Search the entries below for "maanden". Report each line where it occurs.

=======

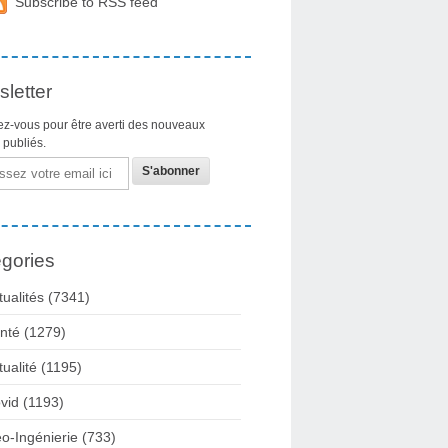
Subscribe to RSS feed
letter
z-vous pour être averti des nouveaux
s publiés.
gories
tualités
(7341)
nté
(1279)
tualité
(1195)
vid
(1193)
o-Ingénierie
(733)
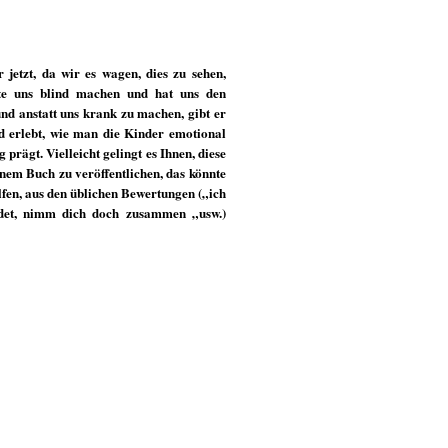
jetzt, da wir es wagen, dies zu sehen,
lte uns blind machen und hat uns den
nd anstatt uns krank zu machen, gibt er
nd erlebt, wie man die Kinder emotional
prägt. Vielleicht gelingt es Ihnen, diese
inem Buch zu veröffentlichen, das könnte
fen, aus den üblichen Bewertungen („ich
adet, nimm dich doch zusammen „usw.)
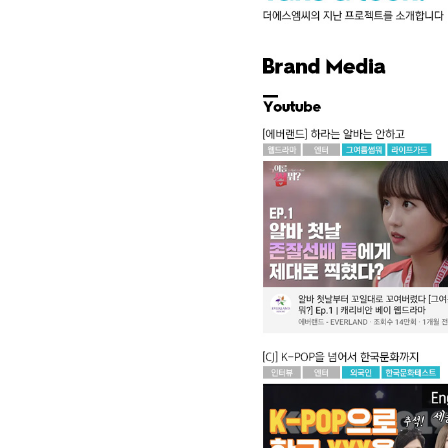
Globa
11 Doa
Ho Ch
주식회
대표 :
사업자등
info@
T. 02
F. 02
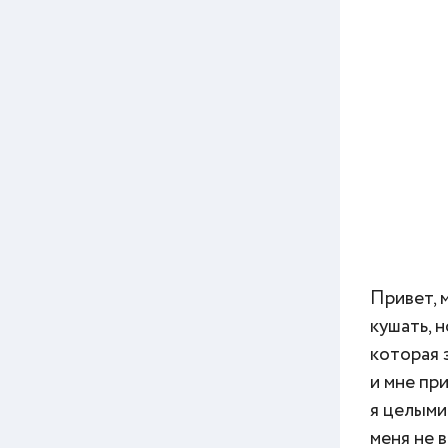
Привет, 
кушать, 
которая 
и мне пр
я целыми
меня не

=======

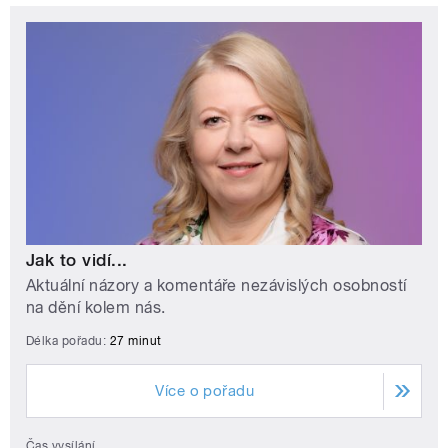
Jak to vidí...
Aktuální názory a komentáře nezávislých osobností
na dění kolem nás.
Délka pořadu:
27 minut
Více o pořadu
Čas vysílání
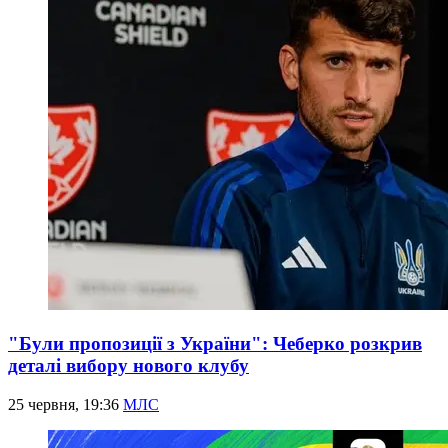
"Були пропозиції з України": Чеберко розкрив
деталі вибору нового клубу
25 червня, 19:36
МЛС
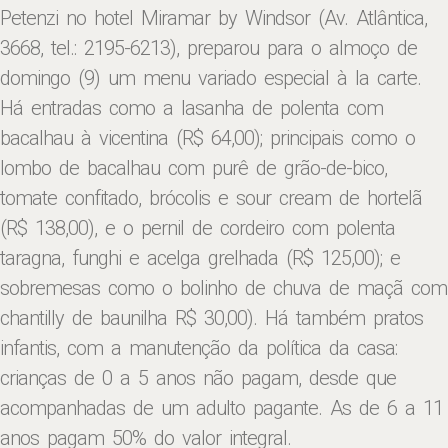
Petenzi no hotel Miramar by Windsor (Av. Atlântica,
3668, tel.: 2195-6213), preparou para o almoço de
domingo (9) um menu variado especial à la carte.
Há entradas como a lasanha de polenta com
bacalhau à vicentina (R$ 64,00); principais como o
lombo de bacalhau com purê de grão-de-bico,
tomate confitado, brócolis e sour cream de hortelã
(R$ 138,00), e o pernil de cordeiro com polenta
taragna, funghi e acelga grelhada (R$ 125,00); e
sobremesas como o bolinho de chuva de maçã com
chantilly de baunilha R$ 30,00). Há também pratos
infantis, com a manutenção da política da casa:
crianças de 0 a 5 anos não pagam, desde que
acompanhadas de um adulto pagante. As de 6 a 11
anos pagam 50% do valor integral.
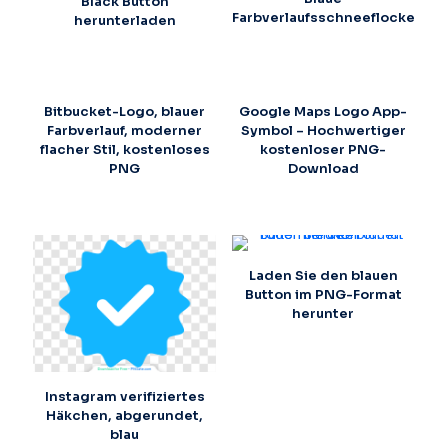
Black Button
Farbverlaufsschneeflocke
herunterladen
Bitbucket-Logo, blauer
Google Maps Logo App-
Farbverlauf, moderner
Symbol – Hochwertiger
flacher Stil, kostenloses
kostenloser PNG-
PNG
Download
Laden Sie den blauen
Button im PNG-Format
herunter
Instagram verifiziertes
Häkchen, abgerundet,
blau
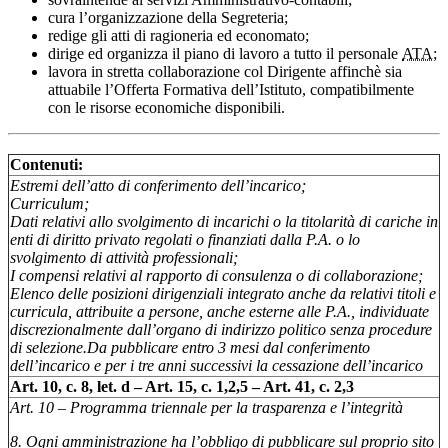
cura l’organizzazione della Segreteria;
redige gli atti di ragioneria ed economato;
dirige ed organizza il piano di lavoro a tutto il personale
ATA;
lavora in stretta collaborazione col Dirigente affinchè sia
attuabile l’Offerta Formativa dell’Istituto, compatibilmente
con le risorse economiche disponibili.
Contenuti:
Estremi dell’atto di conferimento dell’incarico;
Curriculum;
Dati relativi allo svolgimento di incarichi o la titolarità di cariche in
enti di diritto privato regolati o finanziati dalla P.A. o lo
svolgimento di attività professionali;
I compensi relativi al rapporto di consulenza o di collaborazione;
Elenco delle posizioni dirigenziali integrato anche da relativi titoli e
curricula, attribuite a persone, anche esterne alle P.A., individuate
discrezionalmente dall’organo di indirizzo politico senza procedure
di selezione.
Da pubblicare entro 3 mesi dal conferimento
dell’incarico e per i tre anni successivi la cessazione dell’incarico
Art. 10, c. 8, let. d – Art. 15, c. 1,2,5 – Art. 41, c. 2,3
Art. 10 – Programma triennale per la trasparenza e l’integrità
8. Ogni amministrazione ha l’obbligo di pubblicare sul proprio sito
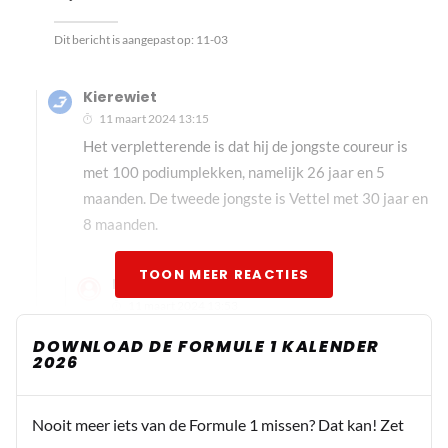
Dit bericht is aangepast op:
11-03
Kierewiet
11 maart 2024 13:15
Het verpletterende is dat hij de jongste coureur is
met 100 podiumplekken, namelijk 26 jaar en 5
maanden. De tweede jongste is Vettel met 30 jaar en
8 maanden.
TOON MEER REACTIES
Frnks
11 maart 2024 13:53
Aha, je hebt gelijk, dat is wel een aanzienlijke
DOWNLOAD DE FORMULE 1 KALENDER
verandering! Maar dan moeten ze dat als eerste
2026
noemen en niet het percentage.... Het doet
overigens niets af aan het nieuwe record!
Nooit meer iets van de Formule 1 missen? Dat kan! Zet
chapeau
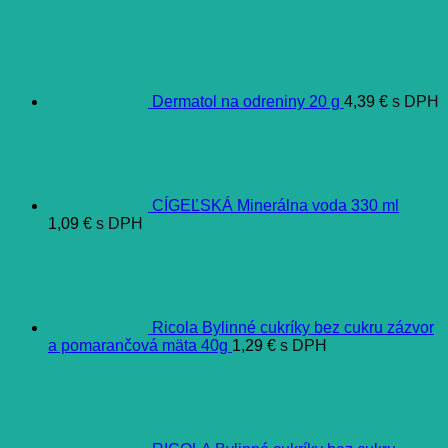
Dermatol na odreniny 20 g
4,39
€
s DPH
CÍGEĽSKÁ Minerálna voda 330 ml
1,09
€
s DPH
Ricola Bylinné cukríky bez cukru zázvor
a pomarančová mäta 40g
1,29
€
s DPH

=======

* Response to the exercise:
maanden. De tweede jongste is Vettel met 30 jaar en
8 maanden.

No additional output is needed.